BEGIN DATASET RECORDS
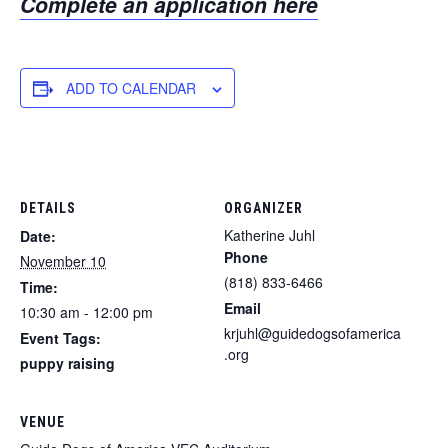
Complete an application here
ADD TO CALENDAR
DETAILS
ORGANIZER
Katherine Juhl
Date:
Phone
November 10
(818) 833-6466
Time:
Email
10:30 am - 12:00 pm
krjuhl@guidedogsofamerica
Event Tags:
.org
puppy raising
VENUE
END DATASET RECORDS
TASK REQUIREMENTS:
Please write out every record above exactly, but leave the pictures out.

TASK RESPONSE:
Complete an application here
ADD TO CALENDAR
DETAILS
ORGANIZER
Katherine Juhl
Date:
Phone
November 10
(818) 833-6466
Time:
Email
10:30 am - 12:00 pm
krjuhl@guidedogsofamerica
Event Tags:
.org
puppy raising
VENUE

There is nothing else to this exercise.